*** Data for review ***

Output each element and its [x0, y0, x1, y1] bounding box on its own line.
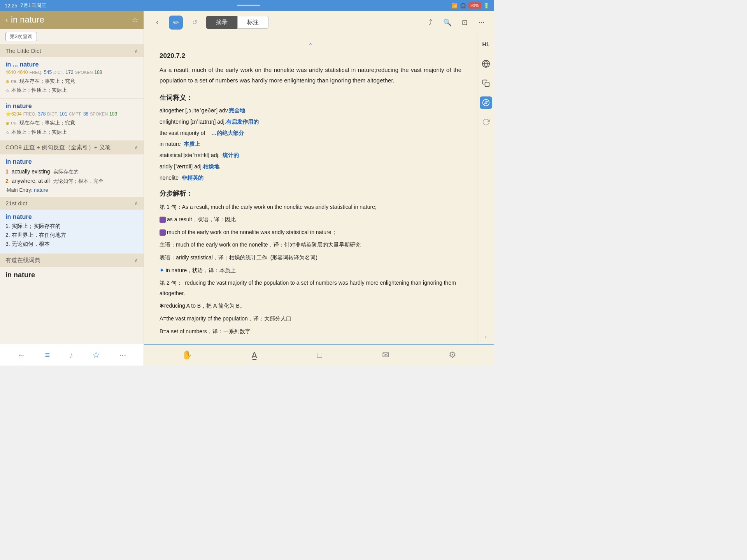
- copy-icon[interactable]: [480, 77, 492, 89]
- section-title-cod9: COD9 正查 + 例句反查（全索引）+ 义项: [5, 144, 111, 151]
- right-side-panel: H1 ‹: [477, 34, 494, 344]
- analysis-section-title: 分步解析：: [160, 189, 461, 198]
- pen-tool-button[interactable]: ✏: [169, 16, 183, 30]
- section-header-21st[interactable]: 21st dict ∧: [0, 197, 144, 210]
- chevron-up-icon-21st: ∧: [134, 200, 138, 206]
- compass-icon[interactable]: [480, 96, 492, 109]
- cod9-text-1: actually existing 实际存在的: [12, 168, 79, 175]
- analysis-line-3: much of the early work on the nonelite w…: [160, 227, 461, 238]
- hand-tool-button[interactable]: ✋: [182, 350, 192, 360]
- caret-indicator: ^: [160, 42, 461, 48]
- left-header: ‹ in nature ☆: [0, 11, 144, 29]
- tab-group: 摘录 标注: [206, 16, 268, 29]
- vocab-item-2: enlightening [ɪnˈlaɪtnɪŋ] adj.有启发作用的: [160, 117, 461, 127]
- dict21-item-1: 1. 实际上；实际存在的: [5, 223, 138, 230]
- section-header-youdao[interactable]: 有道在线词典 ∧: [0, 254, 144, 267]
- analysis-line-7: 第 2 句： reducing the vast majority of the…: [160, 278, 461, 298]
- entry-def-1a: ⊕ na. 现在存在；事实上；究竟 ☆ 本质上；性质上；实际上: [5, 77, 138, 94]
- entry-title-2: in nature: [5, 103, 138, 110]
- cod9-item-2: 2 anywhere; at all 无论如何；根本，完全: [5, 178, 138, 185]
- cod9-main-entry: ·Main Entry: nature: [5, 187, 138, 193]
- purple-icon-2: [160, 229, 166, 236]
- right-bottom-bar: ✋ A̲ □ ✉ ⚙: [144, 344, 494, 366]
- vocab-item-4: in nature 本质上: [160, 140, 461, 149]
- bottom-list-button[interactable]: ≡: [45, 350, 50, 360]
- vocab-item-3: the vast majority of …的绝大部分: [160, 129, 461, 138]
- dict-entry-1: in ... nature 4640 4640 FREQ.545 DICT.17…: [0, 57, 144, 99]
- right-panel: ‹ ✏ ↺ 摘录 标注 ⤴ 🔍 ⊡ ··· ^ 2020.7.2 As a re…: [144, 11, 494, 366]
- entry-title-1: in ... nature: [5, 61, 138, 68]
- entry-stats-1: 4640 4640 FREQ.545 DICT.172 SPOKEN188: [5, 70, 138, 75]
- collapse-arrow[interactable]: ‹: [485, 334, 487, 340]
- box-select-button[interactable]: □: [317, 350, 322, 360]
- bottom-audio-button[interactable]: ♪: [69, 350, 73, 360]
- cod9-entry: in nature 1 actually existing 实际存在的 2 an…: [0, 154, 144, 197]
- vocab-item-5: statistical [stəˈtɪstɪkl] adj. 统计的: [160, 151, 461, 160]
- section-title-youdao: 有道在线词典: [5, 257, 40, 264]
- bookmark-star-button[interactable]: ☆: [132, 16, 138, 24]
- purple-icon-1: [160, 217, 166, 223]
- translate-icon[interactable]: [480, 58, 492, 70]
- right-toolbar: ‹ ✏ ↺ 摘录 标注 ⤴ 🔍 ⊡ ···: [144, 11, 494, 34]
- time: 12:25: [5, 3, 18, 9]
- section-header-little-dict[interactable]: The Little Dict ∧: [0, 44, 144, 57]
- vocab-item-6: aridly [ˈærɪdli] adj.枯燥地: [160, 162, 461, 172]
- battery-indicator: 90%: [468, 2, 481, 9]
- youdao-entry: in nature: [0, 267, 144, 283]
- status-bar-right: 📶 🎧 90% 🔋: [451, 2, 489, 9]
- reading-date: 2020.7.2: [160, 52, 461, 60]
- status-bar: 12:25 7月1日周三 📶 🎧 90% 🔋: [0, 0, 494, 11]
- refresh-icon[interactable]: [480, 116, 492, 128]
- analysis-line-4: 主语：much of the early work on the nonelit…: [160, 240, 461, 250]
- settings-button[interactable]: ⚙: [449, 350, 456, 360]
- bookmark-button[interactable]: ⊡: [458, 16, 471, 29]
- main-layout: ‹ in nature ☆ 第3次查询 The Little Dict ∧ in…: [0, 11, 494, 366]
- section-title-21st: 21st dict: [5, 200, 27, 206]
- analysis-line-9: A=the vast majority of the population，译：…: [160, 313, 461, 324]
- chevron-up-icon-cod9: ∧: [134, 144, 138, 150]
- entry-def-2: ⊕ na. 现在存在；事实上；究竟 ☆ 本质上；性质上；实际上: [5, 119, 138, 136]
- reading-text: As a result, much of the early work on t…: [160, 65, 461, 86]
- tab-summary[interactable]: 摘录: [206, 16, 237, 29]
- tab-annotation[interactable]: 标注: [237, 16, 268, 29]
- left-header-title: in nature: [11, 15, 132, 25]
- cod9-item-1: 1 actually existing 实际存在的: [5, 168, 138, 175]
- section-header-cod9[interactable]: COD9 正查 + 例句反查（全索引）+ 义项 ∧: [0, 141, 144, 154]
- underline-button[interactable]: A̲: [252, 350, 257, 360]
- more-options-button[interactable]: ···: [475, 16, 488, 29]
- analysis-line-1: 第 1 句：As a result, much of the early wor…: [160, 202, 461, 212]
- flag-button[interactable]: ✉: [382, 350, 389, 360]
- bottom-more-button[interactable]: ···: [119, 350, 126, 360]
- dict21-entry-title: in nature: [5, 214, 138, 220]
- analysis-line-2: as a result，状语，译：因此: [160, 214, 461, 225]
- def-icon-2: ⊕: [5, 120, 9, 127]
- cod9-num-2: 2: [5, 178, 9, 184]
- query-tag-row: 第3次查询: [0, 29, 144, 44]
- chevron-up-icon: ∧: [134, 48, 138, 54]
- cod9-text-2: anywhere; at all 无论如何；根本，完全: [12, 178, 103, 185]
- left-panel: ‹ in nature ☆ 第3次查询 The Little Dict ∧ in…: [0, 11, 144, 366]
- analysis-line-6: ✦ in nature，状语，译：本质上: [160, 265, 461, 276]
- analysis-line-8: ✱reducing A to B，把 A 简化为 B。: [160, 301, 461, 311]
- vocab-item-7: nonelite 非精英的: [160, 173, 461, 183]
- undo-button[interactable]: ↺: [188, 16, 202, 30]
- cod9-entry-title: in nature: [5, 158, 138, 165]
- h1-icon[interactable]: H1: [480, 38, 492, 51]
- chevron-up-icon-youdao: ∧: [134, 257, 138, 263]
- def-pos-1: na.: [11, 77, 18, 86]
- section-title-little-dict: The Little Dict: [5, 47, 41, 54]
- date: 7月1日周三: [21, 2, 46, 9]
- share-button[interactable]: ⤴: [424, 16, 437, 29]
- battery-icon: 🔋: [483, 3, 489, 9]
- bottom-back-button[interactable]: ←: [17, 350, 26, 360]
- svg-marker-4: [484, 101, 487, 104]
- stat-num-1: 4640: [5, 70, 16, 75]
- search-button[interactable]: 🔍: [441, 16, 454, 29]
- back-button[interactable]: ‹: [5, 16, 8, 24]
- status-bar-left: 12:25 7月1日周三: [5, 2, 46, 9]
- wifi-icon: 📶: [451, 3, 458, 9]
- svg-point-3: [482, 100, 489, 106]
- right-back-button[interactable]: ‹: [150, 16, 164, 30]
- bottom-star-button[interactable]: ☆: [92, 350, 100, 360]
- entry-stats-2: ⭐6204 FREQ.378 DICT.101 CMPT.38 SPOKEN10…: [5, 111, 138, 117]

*** End of Data for review ***

◆ Work instruction ◆
This exercise calls for the records to be given again exactly, without the images.

◆ Solution to this problem ◆
Output each element and its [x0, y0, x1, y1] bounding box on its own line.
- copy-icon[interactable]: [480, 77, 492, 89]
- section-title-cod9: COD9 正查 + 例句反查（全索引）+ 义项: [5, 144, 111, 151]
- right-side-panel: H1 ‹: [477, 34, 494, 344]
- analysis-section-title: 分步解析：: [160, 189, 461, 198]
- pen-tool-button[interactable]: ✏: [169, 16, 183, 30]
- section-header-21st[interactable]: 21st dict ∧: [0, 197, 144, 210]
- chevron-up-icon-21st: ∧: [134, 200, 138, 206]
- compass-icon[interactable]: [480, 96, 492, 109]
- cod9-text-1: actually existing 实际存在的: [12, 168, 79, 175]
- analysis-line-3: much of the early work on the nonelite w…: [160, 227, 461, 238]
- hand-tool-button[interactable]: ✋: [182, 350, 192, 360]
- caret-indicator: ^: [160, 42, 461, 48]
- left-header: ‹ in nature ☆: [0, 11, 144, 29]
- tab-group: 摘录 标注: [206, 16, 268, 29]
- vocab-item-2: enlightening [ɪnˈlaɪtnɪŋ] adj.有启发作用的: [160, 117, 461, 127]
- dict21-item-1: 1. 实际上；实际存在的: [5, 223, 138, 230]
- section-header-youdao[interactable]: 有道在线词典 ∧: [0, 254, 144, 267]
- analysis-line-7: 第 2 句： reducing the vast majority of the…: [160, 278, 461, 298]
- entry-def-1a: ⊕ na. 现在存在；事实上；究竟 ☆ 本质上；性质上；实际上: [5, 77, 138, 94]
- entry-title-2: in nature: [5, 103, 138, 110]
- cod9-item-2: 2 anywhere; at all 无论如何；根本，完全: [5, 178, 138, 185]
- cod9-main-entry: ·Main Entry: nature: [5, 187, 138, 193]
- purple-icon-2: [160, 229, 166, 236]
- right-bottom-bar: ✋ A̲ □ ✉ ⚙: [144, 344, 494, 366]
- vocab-item-4: in nature 本质上: [160, 140, 461, 149]
- bottom-list-button[interactable]: ≡: [45, 350, 50, 360]
- vocab-item-3: the vast majority of …的绝大部分: [160, 129, 461, 138]
- dict-entry-1: in ... nature 4640 4640 FREQ.545 DICT.17…: [0, 57, 144, 99]
- right-panel: ‹ ✏ ↺ 摘录 标注 ⤴ 🔍 ⊡ ··· ^ 2020.7.2 As a re…: [144, 11, 494, 366]
- entry-title-1: in ... nature: [5, 61, 138, 68]
- entry-stats-1: 4640 4640 FREQ.545 DICT.172 SPOKEN188: [5, 70, 138, 75]
- collapse-arrow[interactable]: ‹: [485, 334, 487, 340]
- box-select-button[interactable]: □: [317, 350, 322, 360]
- bottom-audio-button[interactable]: ♪: [69, 350, 73, 360]
- cod9-entry: in nature 1 actually existing 实际存在的 2 an…: [0, 154, 144, 197]
- vocab-item-5: statistical [stəˈtɪstɪkl] adj. 统计的: [160, 151, 461, 160]
- section-title-youdao: 有道在线词典: [5, 257, 40, 264]
- bookmark-star-button[interactable]: ☆: [132, 16, 138, 24]
- purple-icon-1: [160, 217, 166, 223]
- translate-icon[interactable]: [480, 58, 492, 70]
- right-toolbar: ‹ ✏ ↺ 摘录 标注 ⤴ 🔍 ⊡ ···: [144, 11, 494, 34]
- time: 12:25: [5, 3, 18, 9]
- section-header-little-dict[interactable]: The Little Dict ∧: [0, 44, 144, 57]
- vocab-item-6: aridly [ˈærɪdli] adj.枯燥地: [160, 162, 461, 172]
- battery-indicator: 90%: [468, 2, 481, 9]
- youdao-entry: in nature: [0, 267, 144, 283]
- status-bar-right: 📶 🎧 90% 🔋: [451, 2, 489, 9]
- reading-date: 2020.7.2: [160, 52, 461, 60]
- status-bar: 12:25 7月1日周三 📶 🎧 90% 🔋: [0, 0, 494, 11]
- refresh-icon[interactable]: [480, 116, 492, 128]
- analysis-line-4: 主语：much of the early work on the nonelit…: [160, 240, 461, 250]
- settings-button[interactable]: ⚙: [449, 350, 456, 360]
- bookmark-button[interactable]: ⊡: [458, 16, 471, 29]
- main-layout: ‹ in nature ☆ 第3次查询 The Little Dict ∧ in…: [0, 11, 494, 366]
- section-title-21st: 21st dict: [5, 200, 27, 206]
- analysis-line-9: A=the vast majority of the population，译：…: [160, 313, 461, 324]
- chevron-up-icon-cod9: ∧: [134, 144, 138, 150]
- entry-def-2: ⊕ na. 现在存在；事实上；究竟 ☆ 本质上；性质上；实际上: [5, 119, 138, 136]
- reading-text: As a result, much of the early work on t…: [160, 65, 461, 86]
- tab-summary[interactable]: 摘录: [206, 16, 237, 29]
- tab-annotation[interactable]: 标注: [237, 16, 268, 29]
- left-header-title: in nature: [11, 15, 132, 25]
- cod9-item-1: 1 actually existing 实际存在的: [5, 168, 138, 175]
- section-header-cod9[interactable]: COD9 正查 + 例句反查（全索引）+ 义项 ∧: [0, 141, 144, 154]
- underline-button[interactable]: A̲: [252, 350, 257, 360]
- more-options-button[interactable]: ···: [475, 16, 488, 29]
- analysis-line-1: 第 1 句：As a result, much of the early wor…: [160, 202, 461, 212]
- flag-button[interactable]: ✉: [382, 350, 389, 360]
- bottom-more-button[interactable]: ···: [119, 350, 126, 360]
- dict21-entry-title: in nature: [5, 214, 138, 220]
- analysis-line-2: as a result，状语，译：因此: [160, 214, 461, 225]
- def-icon-2: ⊕: [5, 120, 9, 127]
- cod9-num-2: 2: [5, 178, 9, 184]
- query-tag-row: 第3次查询: [0, 29, 144, 44]
- chevron-up-icon: ∧: [134, 48, 138, 54]
- cod9-text-2: anywhere; at all 无论如何；根本，完全: [12, 178, 103, 185]
- left-panel: ‹ in nature ☆ 第3次查询 The Little Dict ∧ in…: [0, 11, 144, 366]
- analysis-line-6: ✦ in nature，状语，译：本质上: [160, 265, 461, 276]
- analysis-line-8: ✱reducing A to B，把 A 简化为 B。: [160, 301, 461, 311]
- vocab-item-7: nonelite 非精英的: [160, 173, 461, 183]
- undo-button[interactable]: ↺: [188, 16, 202, 30]
- cod9-entry-title: in nature: [5, 158, 138, 165]
- h1-icon[interactable]: H1: [480, 38, 492, 51]
- chevron-up-icon-youdao: ∧: [134, 257, 138, 263]
- def-pos-1: na.: [11, 77, 18, 86]
- section-title-little-dict: The Little Dict: [5, 47, 41, 54]
- date: 7月1日周三: [21, 2, 46, 9]
- share-button[interactable]: ⤴: [424, 16, 437, 29]
- battery-icon: 🔋: [483, 3, 489, 9]
- bottom-back-button[interactable]: ←: [17, 350, 26, 360]
- svg-marker-4: [484, 101, 487, 104]
- stat-num-1: 4640: [5, 70, 16, 75]
- search-button[interactable]: 🔍: [441, 16, 454, 29]
- back-button[interactable]: ‹: [5, 16, 8, 24]
- status-bar-left: 12:25 7月1日周三: [5, 2, 46, 9]
- wifi-icon: 📶: [451, 3, 458, 9]
- svg-point-3: [482, 100, 489, 106]
- right-back-button[interactable]: ‹: [150, 16, 164, 30]
- bottom-star-button[interactable]: ☆: [92, 350, 100, 360]
- entry-stats-2: ⭐6204 FREQ.378 DICT.101 CMPT.38 SPOKEN10…: [5, 111, 138, 117]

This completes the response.